No idea if that is helpful or clarifies anything further. Thanks so much for taking a look into this!

aaronmck commented 3 years ago

Sorry! The Docker stable container is a little out-of-date vs the code which can be confusing. I've updated the latest container, and changed the links on the main page to point to that container instead. I've also pushed some other bug fix changes that should be in there, and tested that the umiMemLimit command seems to work. Let me know if this does fix things, and thanks for trying it out!

oligomyeggo commented 3 years ago

Yep, it's working now! Thank you!! As a follow-up question, just to make sure that I understand the overall process with this pipeline: with inDrops data you have to pre-process the scGESTALT data prior to running the pipeline so that you split a fastq file into individual fastq files for each cell, but with 10X data you don't have to split the fastq files?

And then you should be able to take the .stats output file and merge that with the 10X transcriptome data using a modified version of the MatchPipeFunc and Transcriptome-scGestaltMatchPipe files provided in the Raj et al., 2018 methods (I am assuming they would need to be modified to handle 10X data vs inDrops data; I haven't had a chance to dig into them too much yet)?

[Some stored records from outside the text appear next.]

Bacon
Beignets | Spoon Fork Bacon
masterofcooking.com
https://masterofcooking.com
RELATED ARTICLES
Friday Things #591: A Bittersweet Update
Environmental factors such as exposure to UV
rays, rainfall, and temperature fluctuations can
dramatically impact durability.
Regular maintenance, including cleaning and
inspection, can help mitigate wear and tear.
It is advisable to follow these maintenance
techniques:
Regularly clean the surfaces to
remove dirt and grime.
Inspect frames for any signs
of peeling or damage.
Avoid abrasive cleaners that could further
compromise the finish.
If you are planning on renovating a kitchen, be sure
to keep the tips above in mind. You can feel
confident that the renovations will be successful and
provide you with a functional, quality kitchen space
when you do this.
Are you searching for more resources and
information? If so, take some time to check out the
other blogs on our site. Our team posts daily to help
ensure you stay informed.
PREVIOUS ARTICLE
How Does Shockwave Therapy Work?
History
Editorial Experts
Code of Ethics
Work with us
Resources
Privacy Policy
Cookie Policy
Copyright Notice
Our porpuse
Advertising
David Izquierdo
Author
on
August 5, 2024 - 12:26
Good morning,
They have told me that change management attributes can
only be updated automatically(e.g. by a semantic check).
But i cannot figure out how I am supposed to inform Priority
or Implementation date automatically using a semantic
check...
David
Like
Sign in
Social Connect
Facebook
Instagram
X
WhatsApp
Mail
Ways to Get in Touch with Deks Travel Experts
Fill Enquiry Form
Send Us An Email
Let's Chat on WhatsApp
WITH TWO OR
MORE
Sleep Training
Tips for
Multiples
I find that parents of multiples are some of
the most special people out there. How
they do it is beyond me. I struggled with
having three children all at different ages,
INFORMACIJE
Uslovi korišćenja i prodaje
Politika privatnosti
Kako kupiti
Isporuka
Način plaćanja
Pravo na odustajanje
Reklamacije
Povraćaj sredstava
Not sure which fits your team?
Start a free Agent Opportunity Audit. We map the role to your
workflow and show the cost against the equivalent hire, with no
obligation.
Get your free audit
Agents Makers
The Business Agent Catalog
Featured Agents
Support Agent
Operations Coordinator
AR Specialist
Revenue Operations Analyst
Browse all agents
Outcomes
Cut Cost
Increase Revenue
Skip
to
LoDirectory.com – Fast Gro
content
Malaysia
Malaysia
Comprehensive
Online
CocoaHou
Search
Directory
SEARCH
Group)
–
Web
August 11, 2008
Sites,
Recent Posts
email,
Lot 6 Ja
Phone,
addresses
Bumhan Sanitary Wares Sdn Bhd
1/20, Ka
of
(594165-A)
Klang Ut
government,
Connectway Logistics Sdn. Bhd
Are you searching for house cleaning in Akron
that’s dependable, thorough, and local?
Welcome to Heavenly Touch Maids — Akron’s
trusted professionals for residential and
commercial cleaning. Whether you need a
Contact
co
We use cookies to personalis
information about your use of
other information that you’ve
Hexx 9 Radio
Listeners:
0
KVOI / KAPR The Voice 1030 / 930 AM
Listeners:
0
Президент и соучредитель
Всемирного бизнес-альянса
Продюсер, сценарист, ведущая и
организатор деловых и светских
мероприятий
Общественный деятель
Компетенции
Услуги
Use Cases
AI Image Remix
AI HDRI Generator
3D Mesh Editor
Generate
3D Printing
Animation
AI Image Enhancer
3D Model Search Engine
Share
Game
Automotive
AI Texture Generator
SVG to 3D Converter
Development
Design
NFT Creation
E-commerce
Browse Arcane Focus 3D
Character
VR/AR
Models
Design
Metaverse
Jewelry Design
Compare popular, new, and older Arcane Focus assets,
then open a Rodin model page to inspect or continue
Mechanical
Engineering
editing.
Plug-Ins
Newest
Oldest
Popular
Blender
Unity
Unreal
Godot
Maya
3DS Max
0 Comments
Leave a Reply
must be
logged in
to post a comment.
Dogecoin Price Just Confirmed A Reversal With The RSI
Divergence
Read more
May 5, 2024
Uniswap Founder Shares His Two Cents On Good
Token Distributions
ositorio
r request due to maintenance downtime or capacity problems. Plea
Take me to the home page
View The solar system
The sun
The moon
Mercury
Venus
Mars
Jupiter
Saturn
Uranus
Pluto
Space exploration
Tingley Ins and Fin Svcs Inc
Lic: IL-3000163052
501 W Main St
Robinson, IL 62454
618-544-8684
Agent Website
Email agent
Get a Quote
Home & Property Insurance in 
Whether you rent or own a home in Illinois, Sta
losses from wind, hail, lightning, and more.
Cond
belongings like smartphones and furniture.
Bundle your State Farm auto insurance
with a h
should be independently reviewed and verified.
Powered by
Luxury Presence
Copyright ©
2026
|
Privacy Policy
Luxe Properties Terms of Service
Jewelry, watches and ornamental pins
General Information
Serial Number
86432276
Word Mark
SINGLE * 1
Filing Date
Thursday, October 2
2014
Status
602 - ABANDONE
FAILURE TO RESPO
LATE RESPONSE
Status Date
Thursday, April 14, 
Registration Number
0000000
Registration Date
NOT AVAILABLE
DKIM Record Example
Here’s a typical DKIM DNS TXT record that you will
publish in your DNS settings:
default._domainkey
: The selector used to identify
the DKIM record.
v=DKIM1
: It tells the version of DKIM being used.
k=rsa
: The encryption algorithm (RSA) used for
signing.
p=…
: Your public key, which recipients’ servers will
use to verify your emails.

aaronmck commented 3 years ago

You shouldn't have to preprocess individual samples into cells ahead of time (for either 10x or inDrops). If you have one set of fastq files for many samples, you use the built-in barcode splitter by specifying the same fastq files for each sample with their barcode sequences in the appropriate barcode column. Otherwise just list one unique set of fastq files for each sample and leave the last two columns as ALL.

You're right about the stats file; when the pipeline is done you'll have the resulting cell ID and UMI encoded into the read name (the first column) of the stats file, which you'll then have to parse out and map to the cell IDs from your transcriptional data. I haven't tried Bursha's scripts, but the process shouldn't be too bad, and if you get stuck at that point let me know. Good luck!